Think of something that you think should be written but hasn't yet. For example:

A full-blown symphony using electronic guitars and keyboards.


----------



## Art Rock (Nov 28, 2009)

Banjo concerto.

If we include written but not recorded:
Bagpipes concerto
Steel band concerto


----------



## Manxfeeder (Oct 19, 2010)

Art Rock said:


> Banjo concerto.


You haven't been to Nashville recently . . .

http://blogs.tennessean.com/tunein/2011/09/19/peter-cooper-on-music-bela-fleck-buttons-up-for-premiere-of-banjo-concerto/


----------



## Aramis (Mar 1, 2009)

> Is there anything that hasn't been done in classical music?


A lot of idiotic and worthless ideas are yet to be invented and I'm sure that composers will never fail to find new ones, especially as long as the word "controversial" arouses more interest than "beautiful".

I guess that my idea of writing an opera where every character sings in it's own key in order to give all personas their specific characters reflected by particular qualities of their own keys was never realized so far.


----------



## starthrower (Dec 11, 2010)

Electric guitar symphonies have already been done by musicians like Glenn Branca.


----------



## Vesteralen (Jul 14, 2011)

An opera based on my life. It would last about a half an hour and most of the audience would walk out after the first act.


----------



## Klavierspieler (Jul 16, 2011)

I've always thought it would be really interesting if a composer wrote a symphony on folk tunes using only folk instruments.


----------



## Couchie (Dec 9, 2010)

This morning I wrote an innovative quartet for stove, frying pan, bacon, and eggs. I just need to record it next time.


----------



## Polednice (Sep 13, 2009)

_BEOWULF_ the opera!!!


----------



## Chris (Jun 1, 2010)

Perhaps someone could play an accordian without grinning


----------



## DavidMahler (Dec 28, 2009)

Goldberg Variations as performed by T-Pain with Autotune


----------



## clavichorder (May 2, 2011)

I know someone who jokes about writing an opera based on the novels of Marquis de Sade. At least, I think they are joking.


----------



## Dodecaplex (Oct 14, 2011)

> Is there anything that hasn't been done in classical music?


A good Erhu concerto.

A good Erhu Quartet.

A good microtonal Sextuple fugue in 12 voices or something.

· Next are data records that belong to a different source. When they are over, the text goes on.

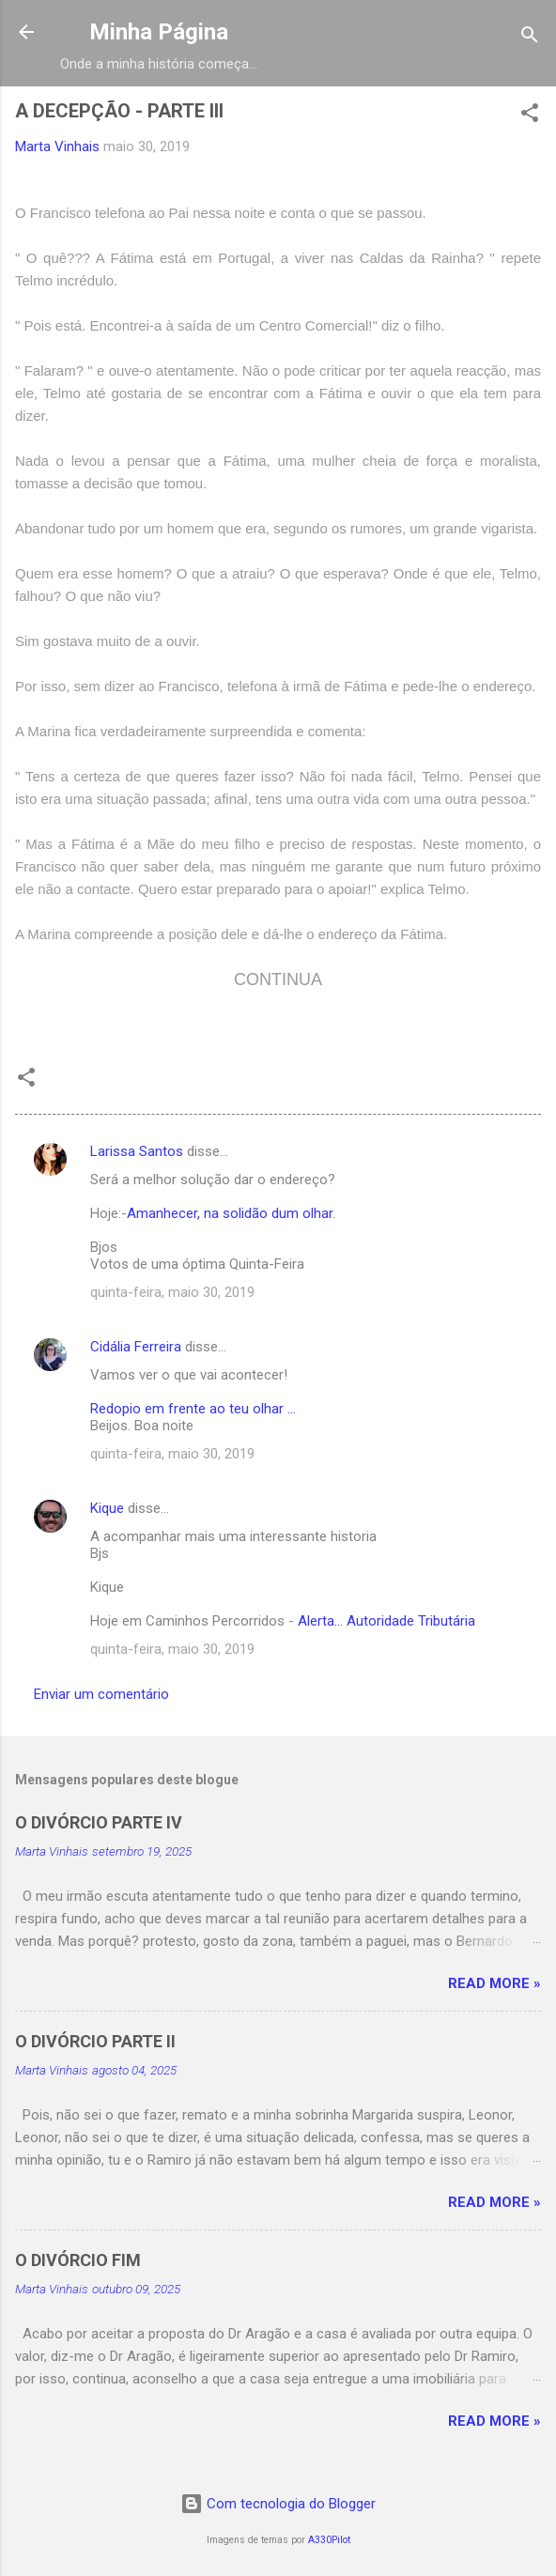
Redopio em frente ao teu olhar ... (193, 1408)
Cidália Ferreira (135, 1346)
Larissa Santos (136, 1151)
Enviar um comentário (101, 1694)
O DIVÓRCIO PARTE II (95, 2041)
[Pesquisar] (529, 38)
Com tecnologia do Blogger (278, 2503)
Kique (107, 1508)
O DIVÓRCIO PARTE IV (98, 1822)
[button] (529, 116)
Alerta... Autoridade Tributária (386, 1620)
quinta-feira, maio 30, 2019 (172, 1292)
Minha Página (158, 32)
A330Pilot (329, 2540)
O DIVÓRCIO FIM (78, 2260)
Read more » (494, 1983)
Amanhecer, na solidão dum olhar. (231, 1213)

A good sonata for Erhu and Piano.

A good 4 hours and 33 minutes of silence.


----------



## HarpsichordConcerto (Jan 1, 2010)

Be as controversial as possible and write something that can technically be defined as music. Composition these days is trivial. *Someone will love it, for sure. And that's all it matters.* I suggest:-

(1) Triple concerto for chainsaw, egg beater and a V12 motor
(2) Duet for cello and fart 
(3) Theme and variations based on _4'33"_


----------



## Klavierspieler (Jul 16, 2011)

Ravellian said:


> *Is there anything that hasn't been done in classical music?*


'I doubt it', said the Carpenter, and shed a bitter tear.


----------



## kv466 (May 18, 2011)




----------



## violadude (May 2, 2011)

I'm writing a piece that is something I think no one has done before, but I'm not sure. I don't want anyone to steal my idea


----------



## eorrific (May 14, 2011)

Couchie said:


> This morning I wrote an innovative quartet for stove, frying pan, bacon, and eggs. I just need to record it next time.

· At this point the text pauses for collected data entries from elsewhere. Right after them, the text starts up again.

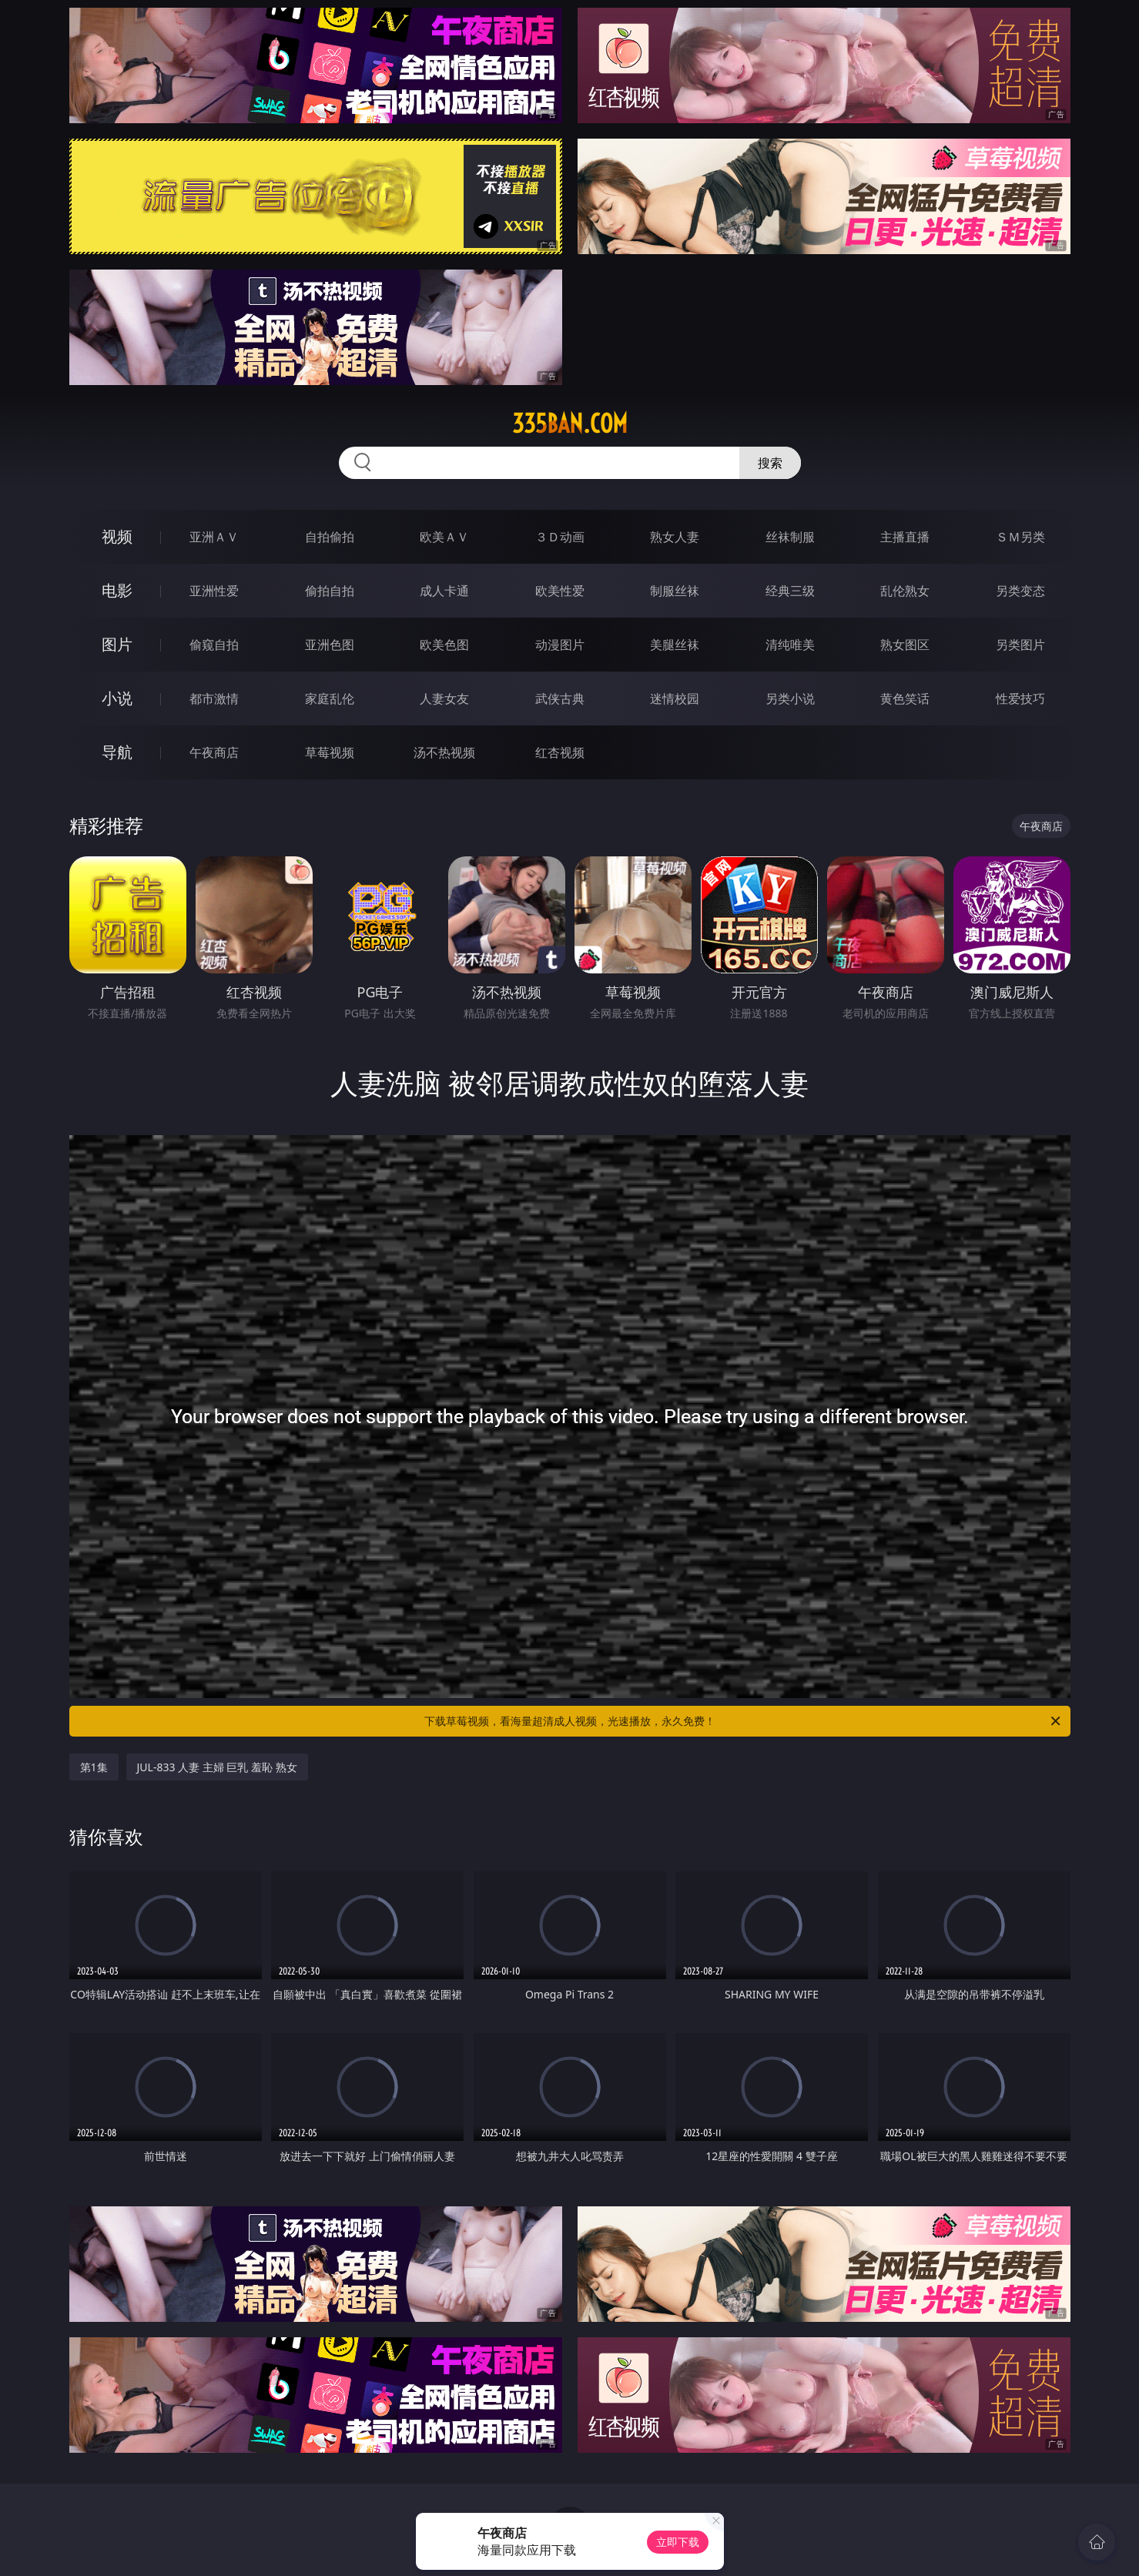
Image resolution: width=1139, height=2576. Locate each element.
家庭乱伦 (329, 698)
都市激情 (214, 698)
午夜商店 (214, 752)
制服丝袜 (674, 590)
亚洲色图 (329, 644)
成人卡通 (444, 590)
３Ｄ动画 (560, 536)
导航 (117, 752)
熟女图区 (905, 644)
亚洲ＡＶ (214, 536)
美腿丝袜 (674, 644)
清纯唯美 (790, 644)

OHMYGOD! It's John 'Couchie' Cage, everyone!


----------



## Rasa (Apr 23, 2009)

I have yet to see the first monothematic rondo.


----------



## Fsharpmajor (Dec 14, 2008)

A programmatic symphony in three movements, one for each of the three blood types, A, B and O. It would be called, naturally enough, _The Symphony of the Blood Types_.


----------



## clavichorder (May 2, 2011)

Fsharpmajor said:


> A programmatic symphony in three movements, one for each of the three blood types, A, B and O. It would be called, naturally enough, _The Symphony of the Blood Types_.


The Jungian personality types symphony, in that vein.


----------



## clavichorder (May 2, 2011)

As for mountains, Hovhaness may have done quite a few, but there's no way he could have done them all. Get to it! Then you can finish his life's work.


----------